Some things you’ve asked lately:

Why Myanmar?

“I have noticed that The Plain Dealer refers to the country of Burma as Myanmar,” wrote Jordan Holtz of Mayfield. “Why pick on Burma?”

He went on to list a number of countries whose names are spelled differently in their language than in English. “Most people do not know what Myanmar is any more than they know what Helvetia (Switzerland), Sverige (Sweden), etc., are,” he wrote. “It is a disservice to your readers.”

The question has currency at the moment because of President Bush’s recent announcement of sanctions against the military-led government that took over the country and changed its name in 1989. In announcing the sanctions, Bush called the country Burma to show his disdain for the government’s “ongoing atrocities” and “brutal aggression,” prompting several stories about what the country ought to be called.

For some readers, that was the first time the name change entered their consciousness. Are they being ill-served, as Mr. Holtz alleges? Perhaps. Those of us who learned where to find Burma and Rangoon and Peking and Bombay on a map in the fifth grade become irritated when someone decrees that we now have to start calling them Myanmar and Yangon and Beijing and Mumbai.

But while the president can call the country anything he wants for whatever reason he wants, those of us in the communications business have more-pragmatic concerns, usually centering on (a) consistency, (b) clarity and (c) calling countries what the people who live there wish them to be called.

So even though many news organizations were slow to adapt after Myanmar leaders changed the English spelling to more accurately approximate the way those who live there pronounce it, over time most of us have made the switch. The Plain Dealer has been using “Myanmar,” and calling its capital “Yangon” instead of Rangoon, since at least 2000.

There are holdouts – the Boston Globe still uses “Rangoon” and “Burma” – but most newspapers tend to follow the lead of the Associated Press. As Daryl Kannberg, the Plain Dealer deputy managing editor who oversees such issues, says: “It’s a practical matter. That’s what most of our wire services call it. Our editors have enough potential problems to watch out for, without having to worry about remembering to change every reference in every story.”

First names, last names.

An angry reader called a week ago, taking issue with some wording in the Nov. 15 Metro cover story about four teens who pleaded guilty in the tragic death of Virginia DiGiorgio, the theatergoer who was run down by a stolen car in August.

“Whenever they refer to her, she gets called by her last name,” he said, “but the kid who killed her is ‘Dontez.’ I think this is horrible.”

I understand the angry caller’s point, and let me assure you that no disrespect was intended Mrs. DiGiorgio.

The use of first and last names in stories is governed by newspaper “style” – which is an effort to keep stories consistent and more easily understood.

In a more mannerly era, newspapers once used “courtesy titles” – Mr., Miss and Mrs. – for adults on second reference, but gradually most of us eliminated the “Mr.” everywhere but in the obituary pages. In the ’80s, women demanded equal treatment, and while a lot of us never got used to calling our grandmothers “Sullivan” on second reference, courtesy titles eventually went the way of the paperboy on a bicycle.

So now, The Plain Dealer, like most newspapers, uses an adult’s full name the first time he or she is mentioned in a story, and only the last name on second reference. And with children younger than 18, we generally use the first name only on second reference.

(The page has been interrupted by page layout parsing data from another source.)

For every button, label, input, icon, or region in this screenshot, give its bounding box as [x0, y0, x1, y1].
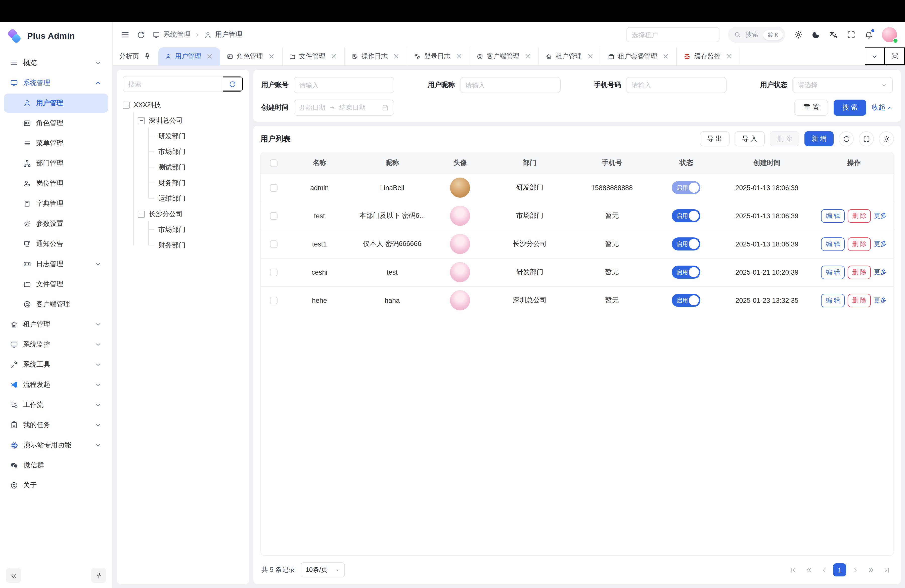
tab-login-log[interactable]: 登录日志: [407, 47, 470, 65]
row-delete-button[interactable]: 删 除: [848, 265, 871, 279]
last-page-button[interactable]: [880, 563, 893, 577]
row-checkbox[interactable]: [270, 240, 277, 248]
sidebar-item-overview[interactable]: 概览: [4, 53, 108, 72]
status-toggle[interactable]: 启用: [672, 265, 701, 279]
tree-node[interactable]: 市场部门: [153, 144, 243, 159]
prev-page-button[interactable]: [818, 563, 830, 577]
sidebar-item-file-management[interactable]: 文件管理: [4, 275, 108, 294]
sidebar-item-post-management[interactable]: 岗位管理: [4, 174, 108, 193]
delete-button[interactable]: 删 除: [770, 131, 800, 146]
close-icon[interactable]: [524, 52, 532, 60]
sidebar-item-param-settings[interactable]: 参数设置: [4, 214, 108, 234]
close-icon[interactable]: [206, 52, 214, 60]
export-button[interactable]: 导 出: [700, 131, 730, 146]
table-row[interactable]: test 本部门及以下 密码6... 市场部门 暂无 启用 2025-01-13…: [261, 202, 894, 230]
row-delete-button[interactable]: 删 除: [848, 237, 871, 251]
sidebar-item-log-management[interactable]: 日志管理: [4, 254, 108, 273]
breadcrumb-item-current[interactable]: 用户管理: [215, 30, 242, 39]
sidebar-item-system-tools[interactable]: 系统工具: [4, 355, 108, 374]
next-page-button[interactable]: [849, 563, 862, 577]
edit-button[interactable]: 编 辑: [821, 209, 845, 222]
tree-node[interactable]: 研发部门: [153, 128, 243, 144]
sidebar-item-dict-management[interactable]: 字典管理: [4, 194, 108, 213]
close-icon[interactable]: [586, 52, 594, 60]
row-delete-button[interactable]: 删 除: [848, 209, 871, 222]
row-delete-button[interactable]: 删 除: [848, 294, 871, 307]
first-page-button[interactable]: [786, 563, 799, 577]
tree-expander[interactable]: [138, 117, 145, 124]
edit-button[interactable]: 编 辑: [821, 237, 845, 251]
pin-icon[interactable]: [143, 52, 151, 60]
tree-search-input[interactable]: [123, 76, 223, 92]
table-row[interactable]: test1 仅本人 密码666666 长沙分公司 暂无 启用 2025-01-1…: [261, 230, 894, 258]
tab-tenant-package[interactable]: 租户套餐管理: [601, 47, 677, 65]
phone-input[interactable]: [626, 77, 727, 93]
language-translate-icon[interactable]: [829, 30, 838, 39]
tree-node[interactable]: 长沙分公司: [138, 206, 243, 222]
prev-5-pages-button[interactable]: [802, 563, 815, 577]
tab-user-management[interactable]: 用户管理: [158, 47, 220, 65]
status-toggle[interactable]: 启用: [672, 237, 701, 251]
sidebar-item-role-management[interactable]: 角色管理: [4, 114, 108, 133]
breadcrumb-item[interactable]: 系统管理: [164, 30, 191, 39]
tree-node[interactable]: 运维部门: [153, 191, 243, 206]
account-input[interactable]: [294, 77, 394, 93]
table-row[interactable]: ceshi test 研发部门 暂无 启用 2025-01-21 10:20:3…: [261, 258, 894, 286]
notification-bell-icon[interactable]: [864, 30, 873, 39]
reset-button[interactable]: 重 置: [795, 100, 828, 116]
tree-expander[interactable]: [138, 210, 145, 218]
brand[interactable]: Plus Admin: [0, 22, 112, 50]
tree-refresh-icon[interactable]: [223, 76, 243, 92]
nickname-input[interactable]: [460, 77, 560, 93]
sidebar-item-tenant-management[interactable]: 租户管理: [4, 315, 108, 334]
row-checkbox[interactable]: [270, 212, 277, 220]
tree-expander[interactable]: [123, 101, 130, 108]
sidebar-item-user-management[interactable]: 用户管理: [4, 94, 108, 113]
sidebar-item-menu-management[interactable]: 菜单管理: [4, 134, 108, 153]
search-button[interactable]: 搜 索: [834, 100, 866, 116]
select-all-checkbox[interactable]: [270, 159, 277, 167]
content-fullscreen-icon[interactable]: [885, 47, 905, 65]
tree-node[interactable]: 测试部门: [153, 159, 243, 175]
tab-analysis[interactable]: 分析页: [113, 47, 158, 65]
fullscreen-icon[interactable]: [847, 30, 856, 39]
hamburger-menu-icon[interactable]: [121, 30, 130, 39]
close-icon[interactable]: [455, 52, 463, 60]
close-icon[interactable]: [392, 52, 400, 60]
tab-cache-monitor[interactable]: 缓存监控: [677, 47, 740, 65]
more-button[interactable]: 更多: [874, 268, 887, 277]
current-page[interactable]: 1: [833, 563, 846, 577]
edit-button[interactable]: 编 辑: [821, 265, 845, 279]
tab-role-management[interactable]: 角色管理: [220, 47, 283, 65]
sidebar-item-about[interactable]: 关于: [4, 476, 108, 495]
sidebar-collapse-button[interactable]: [6, 568, 21, 583]
sidebar-pin-button[interactable]: [91, 568, 106, 583]
dark-mode-moon-icon[interactable]: [811, 30, 821, 39]
edit-button[interactable]: 编 辑: [821, 294, 845, 307]
table-row[interactable]: admin LinaBell 研发部门 15888888888 启用 2025-…: [261, 173, 894, 202]
user-avatar[interactable]: [882, 27, 897, 42]
close-icon[interactable]: [267, 52, 276, 60]
tree-node[interactable]: 深圳总公司: [138, 113, 243, 128]
tabs-dropdown-icon[interactable]: [865, 47, 885, 65]
sidebar-item-my-tasks[interactable]: 我的任务: [4, 415, 108, 435]
add-button[interactable]: 新 增: [805, 131, 834, 146]
sidebar-item-process-start[interactable]: 流程发起: [4, 375, 108, 394]
sidebar-item-workflow[interactable]: 工作流: [4, 395, 108, 415]
tab-file-management[interactable]: 文件管理: [283, 47, 345, 65]
more-button[interactable]: 更多: [874, 240, 887, 248]
tree-node[interactable]: 市场部门: [153, 222, 243, 237]
tree-node[interactable]: 财务部门: [153, 175, 243, 191]
sidebar-item-system-management[interactable]: 系统管理: [4, 73, 108, 92]
status-select[interactable]: 请选择: [792, 77, 893, 93]
next-5-pages-button[interactable]: [864, 563, 877, 577]
sidebar-item-dept-management[interactable]: 部门管理: [4, 154, 108, 173]
row-checkbox[interactable]: [270, 184, 277, 192]
status-toggle[interactable]: 启用: [672, 209, 701, 222]
row-checkbox[interactable]: [270, 269, 277, 276]
page-size-select[interactable]: 10条/页: [301, 563, 345, 577]
status-toggle[interactable]: 启用: [672, 181, 701, 194]
table-fullscreen-icon[interactable]: [859, 131, 874, 146]
tenant-select-input[interactable]: [626, 27, 719, 42]
tab-operation-log[interactable]: 操作日志: [345, 47, 407, 65]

But that comes with a caveat.

When we’re writing about a juvenile charged with an adult crime, we generally refer to him or her using our adult style. That’s what should have happened here. But confusion about our own style guidelines kept us from getting it right.

Pot describing kettle?

0odybegin% An editorial last week addressed the $100 million windfall enjoyed by the “rusty factory town” of Erie, Pa.

That choice of words wounded Gladys Folk of Mayfield Heights, who grew up near Erie and considers it a lovely place.

I’m not familiar with Erie and will thus leave the descriptions to Gladys Folk and any of our reporters who might have spent time there. I will only observe that with all the unfair, egregious and infuriating slaps that Cleveland has endured at the hands of an unenlightened national media, Plain Dealer writers might want to be judicious about pinning unflattering labels on our rust, er, oxidized iron-belt Midwest brethren.